Using the novel audio formatting system disclosed herein, an optimization algorithm is used to minimize the transmission errors introduced when the studio mix is reproduced at different levels, and in different virtual environments. The parameters in the optimization algorithm are signal gain controls applied to each instrument in the mix. The gain controls that minimize the errors are shown in Table 3.
In all cases the residual perceptual errors are less than 0.01 dB sone. Inclusion of a maximum allowable error corresponds with the tolerances described by Equation 6.
There are many other applications in which the novel audio format disclosed herein could be used. These applications shall now discussed. Hereinafter reference is made to objective error (OE), perceptual error (PE), objective error correction (OEP) and perceptual error correction (PEC).
A trans-Atlantic phone call is received regarding an important business deal. The recipient cannot afford to miss a word but the conversation occurs while he is travelling in a taxi and the signal breaks down intermittently. Since both parties are transmitting and receiving, both receive a warning that both source and receiver PE is very high, thus they agree to reschedule the call over a land line (which they know has a lower PE than the international mobile network).
Later that day the recipient listens to an answer phone message. Halfway through the message, a noisy train passes nearby. The microphone built into his phone picks up the acoustic interference (noise) and alerts him to it whilst automatically correcting for the PE. The recipient hardly notices the PE light and misses none of the message. On a subsequent occasion the background noise, and the resultant PE, is too high to correct, so the system automatically alerts the recipient that part of the message may have been missed and offers a repeat playback. Hence, the system is able to correct the signal when possible, but if correction is not possible the system is able to provide a warning of the possible error to a user.
A soldier on the battlefield needs to communicate with the commanding officer who is in a jeep five miles away. The enemy is hidden close at hand so the soldier must speak quietly. While he is transmitting he is provided with feedback on the PE at the receiver end. The commander is in a noisy jeep as he receives the whispered message. His PEC engages and corrects for the masking of the whispered message by the road noise. His error system shows no PE and this signal is relayed to the whispering soldier so both parties have confidence that their messages have been received and understood.

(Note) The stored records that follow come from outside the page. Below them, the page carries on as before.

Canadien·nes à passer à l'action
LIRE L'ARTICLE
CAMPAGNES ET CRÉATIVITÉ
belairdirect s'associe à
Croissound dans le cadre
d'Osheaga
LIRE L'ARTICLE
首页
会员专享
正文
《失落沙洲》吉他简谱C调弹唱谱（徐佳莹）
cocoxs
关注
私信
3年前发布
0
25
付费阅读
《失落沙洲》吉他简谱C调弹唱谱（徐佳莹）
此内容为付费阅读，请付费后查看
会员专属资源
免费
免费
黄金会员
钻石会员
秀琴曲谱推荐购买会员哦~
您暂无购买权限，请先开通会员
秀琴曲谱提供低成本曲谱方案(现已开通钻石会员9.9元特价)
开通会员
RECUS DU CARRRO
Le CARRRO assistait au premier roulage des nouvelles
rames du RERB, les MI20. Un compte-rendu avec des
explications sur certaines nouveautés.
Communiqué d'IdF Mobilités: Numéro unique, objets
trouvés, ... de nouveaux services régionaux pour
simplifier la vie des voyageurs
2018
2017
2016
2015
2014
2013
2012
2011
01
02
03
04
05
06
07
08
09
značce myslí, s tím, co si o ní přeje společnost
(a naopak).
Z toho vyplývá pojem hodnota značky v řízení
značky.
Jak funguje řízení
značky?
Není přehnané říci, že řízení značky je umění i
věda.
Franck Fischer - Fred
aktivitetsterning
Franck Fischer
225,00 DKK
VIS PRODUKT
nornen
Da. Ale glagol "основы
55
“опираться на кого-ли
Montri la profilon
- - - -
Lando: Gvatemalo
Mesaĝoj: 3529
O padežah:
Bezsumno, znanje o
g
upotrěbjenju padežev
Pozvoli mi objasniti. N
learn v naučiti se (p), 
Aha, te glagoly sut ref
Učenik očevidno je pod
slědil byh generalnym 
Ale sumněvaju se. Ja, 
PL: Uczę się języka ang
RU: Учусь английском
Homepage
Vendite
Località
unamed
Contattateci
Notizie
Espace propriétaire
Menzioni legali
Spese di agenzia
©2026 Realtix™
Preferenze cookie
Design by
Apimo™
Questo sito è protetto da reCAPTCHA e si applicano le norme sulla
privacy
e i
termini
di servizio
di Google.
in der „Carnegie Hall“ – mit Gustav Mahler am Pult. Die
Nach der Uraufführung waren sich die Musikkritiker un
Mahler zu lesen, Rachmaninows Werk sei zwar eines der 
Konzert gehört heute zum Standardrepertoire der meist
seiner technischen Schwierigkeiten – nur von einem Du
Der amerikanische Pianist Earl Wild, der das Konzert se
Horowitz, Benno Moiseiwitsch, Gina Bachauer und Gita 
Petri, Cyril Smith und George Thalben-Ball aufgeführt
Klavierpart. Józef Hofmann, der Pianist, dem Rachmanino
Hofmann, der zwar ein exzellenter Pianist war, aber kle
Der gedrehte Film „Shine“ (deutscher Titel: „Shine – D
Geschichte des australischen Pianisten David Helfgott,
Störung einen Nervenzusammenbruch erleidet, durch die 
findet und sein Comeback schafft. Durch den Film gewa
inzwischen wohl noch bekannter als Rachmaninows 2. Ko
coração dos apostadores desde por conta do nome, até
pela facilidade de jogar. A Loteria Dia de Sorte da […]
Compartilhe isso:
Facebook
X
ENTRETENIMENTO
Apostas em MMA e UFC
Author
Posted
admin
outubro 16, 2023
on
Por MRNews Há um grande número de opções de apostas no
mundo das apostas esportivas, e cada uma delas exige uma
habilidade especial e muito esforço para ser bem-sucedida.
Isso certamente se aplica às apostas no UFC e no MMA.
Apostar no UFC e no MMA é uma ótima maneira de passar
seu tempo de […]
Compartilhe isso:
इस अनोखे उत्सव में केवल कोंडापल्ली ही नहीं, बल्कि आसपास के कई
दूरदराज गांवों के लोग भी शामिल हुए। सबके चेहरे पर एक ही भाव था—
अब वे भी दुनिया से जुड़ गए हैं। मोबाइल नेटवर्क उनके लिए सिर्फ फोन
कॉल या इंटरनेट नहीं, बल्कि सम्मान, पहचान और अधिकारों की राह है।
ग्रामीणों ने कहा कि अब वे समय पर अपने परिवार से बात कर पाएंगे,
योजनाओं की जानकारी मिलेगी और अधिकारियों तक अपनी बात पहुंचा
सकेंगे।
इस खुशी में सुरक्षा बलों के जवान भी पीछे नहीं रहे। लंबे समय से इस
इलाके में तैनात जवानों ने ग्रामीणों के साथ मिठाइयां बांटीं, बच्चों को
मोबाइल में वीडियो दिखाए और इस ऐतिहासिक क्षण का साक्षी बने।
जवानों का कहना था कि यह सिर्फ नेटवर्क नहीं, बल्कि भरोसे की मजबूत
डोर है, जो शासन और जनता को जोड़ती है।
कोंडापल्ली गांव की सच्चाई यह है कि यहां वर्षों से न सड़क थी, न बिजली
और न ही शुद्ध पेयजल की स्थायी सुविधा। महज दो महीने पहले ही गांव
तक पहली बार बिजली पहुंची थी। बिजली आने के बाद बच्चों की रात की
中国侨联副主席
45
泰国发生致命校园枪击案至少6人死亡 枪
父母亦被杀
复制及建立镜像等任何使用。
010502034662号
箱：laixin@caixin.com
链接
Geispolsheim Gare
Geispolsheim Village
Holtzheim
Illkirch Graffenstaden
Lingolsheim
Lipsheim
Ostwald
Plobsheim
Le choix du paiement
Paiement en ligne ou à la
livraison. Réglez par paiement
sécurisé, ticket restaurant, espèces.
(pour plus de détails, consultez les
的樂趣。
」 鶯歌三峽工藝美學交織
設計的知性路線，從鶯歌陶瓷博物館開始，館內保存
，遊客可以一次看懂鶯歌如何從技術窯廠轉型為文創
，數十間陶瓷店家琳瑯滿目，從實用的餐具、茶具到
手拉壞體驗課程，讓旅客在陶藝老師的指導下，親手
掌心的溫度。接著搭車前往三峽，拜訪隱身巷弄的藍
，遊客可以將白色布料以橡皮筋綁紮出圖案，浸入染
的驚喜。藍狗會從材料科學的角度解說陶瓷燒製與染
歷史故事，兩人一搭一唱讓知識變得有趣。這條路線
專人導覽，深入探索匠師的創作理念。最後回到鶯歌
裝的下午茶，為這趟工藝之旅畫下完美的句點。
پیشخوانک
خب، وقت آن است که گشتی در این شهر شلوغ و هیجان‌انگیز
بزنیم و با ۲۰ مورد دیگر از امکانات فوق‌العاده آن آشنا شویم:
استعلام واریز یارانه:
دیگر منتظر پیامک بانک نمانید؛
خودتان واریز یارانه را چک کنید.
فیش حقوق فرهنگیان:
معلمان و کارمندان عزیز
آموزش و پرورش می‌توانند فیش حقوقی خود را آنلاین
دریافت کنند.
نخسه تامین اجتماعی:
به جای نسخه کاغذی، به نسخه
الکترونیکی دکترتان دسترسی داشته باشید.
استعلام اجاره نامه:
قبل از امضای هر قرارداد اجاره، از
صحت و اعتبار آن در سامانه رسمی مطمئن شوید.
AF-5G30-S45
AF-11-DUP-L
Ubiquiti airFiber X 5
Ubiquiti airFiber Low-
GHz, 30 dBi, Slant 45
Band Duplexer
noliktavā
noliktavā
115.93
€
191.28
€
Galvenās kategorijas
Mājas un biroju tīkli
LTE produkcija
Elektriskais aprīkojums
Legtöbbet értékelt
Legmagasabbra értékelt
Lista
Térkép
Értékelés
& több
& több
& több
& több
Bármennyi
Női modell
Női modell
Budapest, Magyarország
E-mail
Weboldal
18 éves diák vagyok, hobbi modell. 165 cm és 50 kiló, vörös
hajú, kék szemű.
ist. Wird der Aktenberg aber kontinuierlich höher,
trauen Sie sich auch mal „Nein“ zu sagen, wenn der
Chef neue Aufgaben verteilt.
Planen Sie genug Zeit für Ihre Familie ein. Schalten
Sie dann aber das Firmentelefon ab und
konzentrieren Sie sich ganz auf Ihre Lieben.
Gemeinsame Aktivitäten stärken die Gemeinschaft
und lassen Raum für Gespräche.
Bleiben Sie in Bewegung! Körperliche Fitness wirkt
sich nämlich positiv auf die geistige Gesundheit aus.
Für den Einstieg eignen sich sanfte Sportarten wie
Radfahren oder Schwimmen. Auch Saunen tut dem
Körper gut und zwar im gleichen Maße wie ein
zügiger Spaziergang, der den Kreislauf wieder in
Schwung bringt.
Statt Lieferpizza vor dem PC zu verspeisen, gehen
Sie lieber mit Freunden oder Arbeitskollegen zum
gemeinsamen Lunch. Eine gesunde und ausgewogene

Furthermore, after the soldier has engaged the enemy, firing several rounds, his hearing system undergoes a temporary threshold shift i.e. he is temporarily hearing-impaired. The gunshots are noted by his system and the auditory model is adapted to simulate short term hearing loss. PEC corrects for this and he has no issues in understanding subsequent communication. The system is therefore able to detect noises that could result in short term hearing loss. Then, the system is able to compensate for this determination.
A journalist on location is doing the voiceover for some footage for a documentary about war. He is shouting because the noise level is high and he is talking over the background music. This is live broadcast so he can't fix it in the mix later. He is the mixing engineer, as is so often the case for location reporting, so he sets the mixer level for the voice relative to the background music by looking at the PE meter on the voice channel. A thousand miles away at home, a million TV sets show PE warning lights and the PEC seamlessly corrects the error so that the voice-over signal is clearly audible. No complaints are received by the broadcaster. The system of the present invention is therefore able to provide a visual representation of error levels. Consequently, a user of the system can manually adjust levels based on the representation of error levels.
A group of world-leading musicians assembles in a far-flung temple, famous for its incredible acoustics. They have brought several million dollars' worth of period instruments and collectively they hold around a hundred years of musical experience. The sound they make is very important to them. In performance, the music has been carefully tailored to suit the acoustics and the atmosphere, so the reproduction cannot be an abstract representation of the sound, but must be the actual, absolute pressure signal. For this reason PEC correction is not permitted by the authors, but OEC must be used to recreate the true SPL. In other words, the audio format of the present invention allows for improved accuracy of sound reproduction.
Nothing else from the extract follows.